It was made eloquently by those who live in Scotland or have left Scotland who answered my original "Scotland - Too Risky?" thread I referenced earlier in this one.

Basically the weather in the Western half is on average pretty poor and good weather is totally unpredictable.

Dave


----------



## sallytrafic (Jan 17, 2006)

I would go to Scotland in April and May. Earlier if the weather breaks. No midges and even on the west coast lots and lots of sun. Spent 6 weeks going from Glasgow to Edinburgh the pretty way. See Blog >HERE<


----------



## travelsRus (Mar 1, 2007)

Thank you for all your interesting replies and reasons for choosing Spain or Scotland. I think I have been swayed to go to Spain this trip and we will visit Scotland April-June.

Cheers - I appreciate your honest views.

Chris & Graham


----------



## CliveMott (Mar 10, 2008)

Well,
You have the wind and the rain plus the midges and British camp site and ferry fees on one hand.

On the other hand you have reliable sun, the mediteranean, cheaper fuel, open roads on the other.

I must admit its a difficult one!

C.


----------



## 122303 (Apr 12, 2009)

Not sure if the following will help either of you or hinder, but for what its worth:-
Spain has got to be better than Scotland. Who fancies sitting in the van during the looooong dark evenings in Scotland with probability of cold into the bargain. But I agree with you that April onwards may be better for Spain, as again weather can be unreliable anywhere in Northern Europe - (probably still better than here)

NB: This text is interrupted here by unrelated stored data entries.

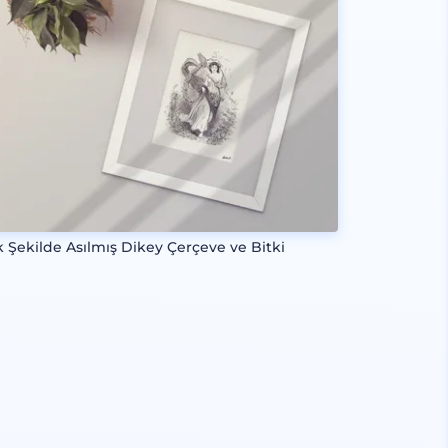
k Şekilde Asılmış Dikey Çerçeve ve Bitki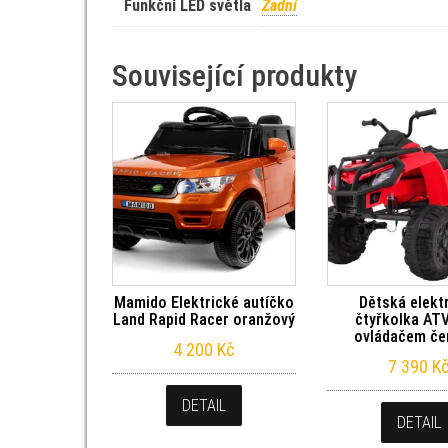
Funkční LED světla
Zadní
Související produkty
Mamido Elektrické autíčko
Dětská elekt
Land Rapid Racer oranžový
čtyřkolka ATV
ovládačem če
4 200
Kč
7 390
K
DETAIL
DETAIL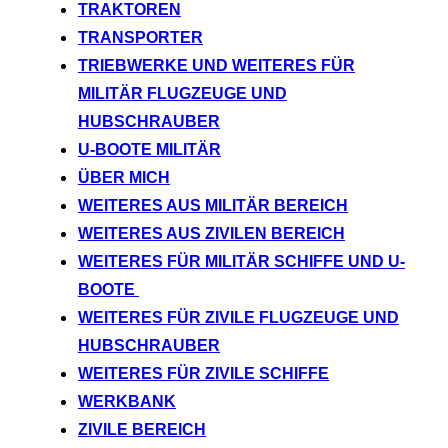
TRAKTOREN
TRANSPORTER
TRIEBWERKE UND WEITERES FÜR
MILITÄR FLUGZEUGE UND
HUBSCHRAUBER
U-BOOTE MILITÄR
ÜBER MICH
WEITERES AUS MILITÄR BEREICH
WEITERES AUS ZIVILEN BEREICH
WEITERES FÜR MILITÄR SCHIFFE UND U-
BOOTE
WEITERES FÜR ZIVILE FLUGZEUGE UND
HUBSCHRAUBER
WEITERES FÜR ZIVILE SCHIFFE
WERKBANK
ZIVILE BEREICH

Let me know how you get on with Spain, if you go, as we are going April for 8 weeks next year. Planning tour of Spain and Portugal.


----------



## carolgavin (May 9, 2005)

travelsRus said:


> Thank you for all your interesting replies and reasons for choosing Spain or Scotland. I think I have been swayed to go to Spain this trip and we will visit Scotland April-June.
> 
> Cheers - I appreciate your honest views.
> 
> Chris & Graham


Have a great trip


----------